**WORK INSTRUCTIONS**
Go through the data below and copy each line where the word "Robinhood" occurs.

**THE DATA**
- Opening Delimiter -

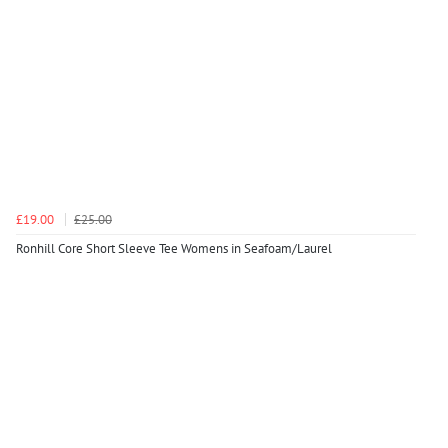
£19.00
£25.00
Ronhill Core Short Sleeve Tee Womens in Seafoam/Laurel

- Closing Delimiter -
- Opening Delimiter -

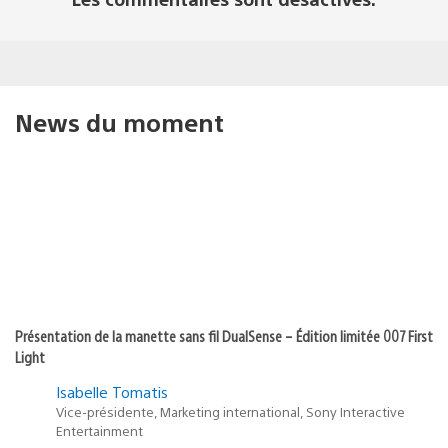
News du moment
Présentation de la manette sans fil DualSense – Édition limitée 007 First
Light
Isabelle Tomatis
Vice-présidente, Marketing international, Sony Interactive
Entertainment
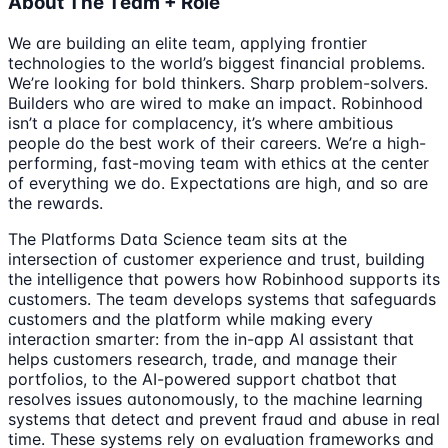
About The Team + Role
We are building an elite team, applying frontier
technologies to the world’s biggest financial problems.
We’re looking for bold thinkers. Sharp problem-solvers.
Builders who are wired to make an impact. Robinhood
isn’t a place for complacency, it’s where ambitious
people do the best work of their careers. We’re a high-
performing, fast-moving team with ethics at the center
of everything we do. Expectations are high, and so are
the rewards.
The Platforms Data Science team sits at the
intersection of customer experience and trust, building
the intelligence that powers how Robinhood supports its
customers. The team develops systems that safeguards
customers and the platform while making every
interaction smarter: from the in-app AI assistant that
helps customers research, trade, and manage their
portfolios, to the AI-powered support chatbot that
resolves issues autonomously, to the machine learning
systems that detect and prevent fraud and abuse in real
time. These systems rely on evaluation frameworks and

- Closing Delimiter -

**EXERCISE ANSWER**
Builders who are wired to make an impact. Robinhood
the intelligence that powers how Robinhood supports its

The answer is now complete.